Your goal
Below are the records; repeat exactly their lines between the line holding "Apakah Anda rindu me" and the line holding "bis 15. Sept. 20", inclusive, skipping the pictures.

Entries shown
···
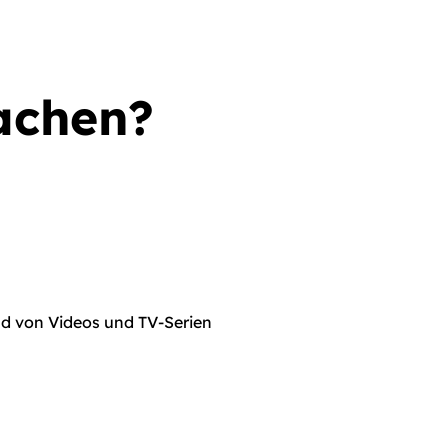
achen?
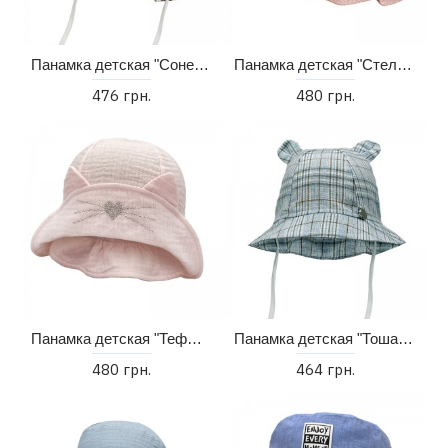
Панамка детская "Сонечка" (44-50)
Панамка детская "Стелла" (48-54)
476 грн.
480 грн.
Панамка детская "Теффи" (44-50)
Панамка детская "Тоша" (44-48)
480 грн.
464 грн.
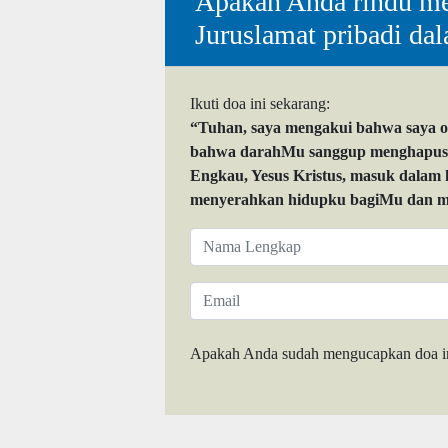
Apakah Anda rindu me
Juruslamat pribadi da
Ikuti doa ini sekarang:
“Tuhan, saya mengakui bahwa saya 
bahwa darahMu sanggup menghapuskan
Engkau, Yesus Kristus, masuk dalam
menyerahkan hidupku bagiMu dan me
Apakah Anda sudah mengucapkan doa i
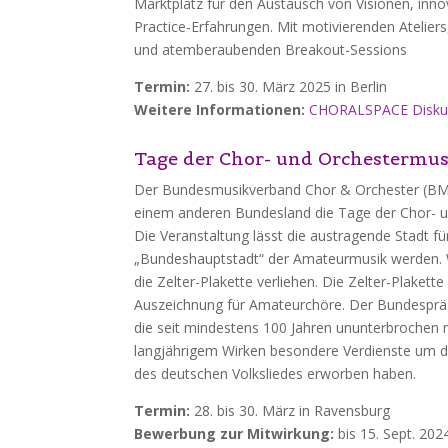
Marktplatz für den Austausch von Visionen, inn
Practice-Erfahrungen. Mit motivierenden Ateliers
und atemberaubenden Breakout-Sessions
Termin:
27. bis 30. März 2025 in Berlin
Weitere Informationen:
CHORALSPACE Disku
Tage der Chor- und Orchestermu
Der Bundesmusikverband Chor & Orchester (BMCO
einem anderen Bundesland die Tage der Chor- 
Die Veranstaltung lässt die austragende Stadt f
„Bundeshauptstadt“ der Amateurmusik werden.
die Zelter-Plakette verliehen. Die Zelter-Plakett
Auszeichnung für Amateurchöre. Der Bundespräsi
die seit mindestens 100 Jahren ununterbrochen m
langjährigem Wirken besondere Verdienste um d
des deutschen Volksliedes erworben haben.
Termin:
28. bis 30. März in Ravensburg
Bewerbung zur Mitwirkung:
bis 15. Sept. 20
···
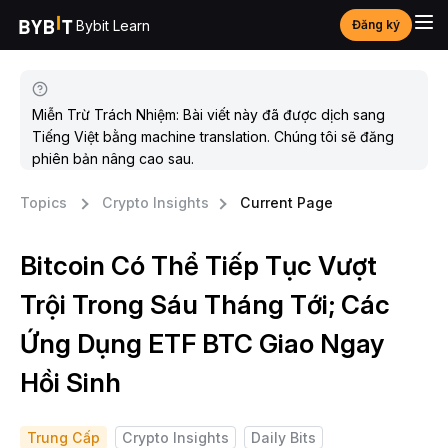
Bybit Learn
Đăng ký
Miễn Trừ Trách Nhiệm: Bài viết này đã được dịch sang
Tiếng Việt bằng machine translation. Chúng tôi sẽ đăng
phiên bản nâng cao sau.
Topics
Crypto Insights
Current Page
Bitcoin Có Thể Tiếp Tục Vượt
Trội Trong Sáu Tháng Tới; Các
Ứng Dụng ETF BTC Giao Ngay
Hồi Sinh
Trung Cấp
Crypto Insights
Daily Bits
···
Your solution
Apakah Anda rindu me
Juruslamat pribadi da
Ikuti doa ini sekarang:
“Tuhan, saya mengakui bahwa saya 
bahwa darahMu sanggup menghapuskan
Engkau, Yesus Kristus, masuk dalam
menyerahkan hidupku bagiMu dan me
Apakah Anda sudah mengucapkan doa i
Marktplatz für den Austausch von Visionen, inn
Practice-Erfahrungen. Mit motivierenden Ateliers
und atemberaubenden Breakout-Sessions
Termin:
27. bis 30. März 2025 in Berlin
Weitere Informationen:
CHORALSPACE Disku
Tage der Chor- und Orchestermu
Der Bundesmusikverband Chor & Orchester (BMCO
einem anderen Bundesland die Tage der Chor- 
Die Veranstaltung lässt die austragende Stadt f
„Bundeshauptstadt“ der Amateurmusik werden.
die Zelter-Plakette verliehen. Die Zelter-Plakett
Auszeichnung für Amateurchöre. Der Bundespräsi
die seit mindestens 100 Jahren ununterbrochen m
langjährigem Wirken besondere Verdienste um d
des deutschen Volksliedes erworben haben.
Termin:
28. bis 30. März in Ravensburg
Bewerbung zur Mitwirkung:
bis 15. Sept. 20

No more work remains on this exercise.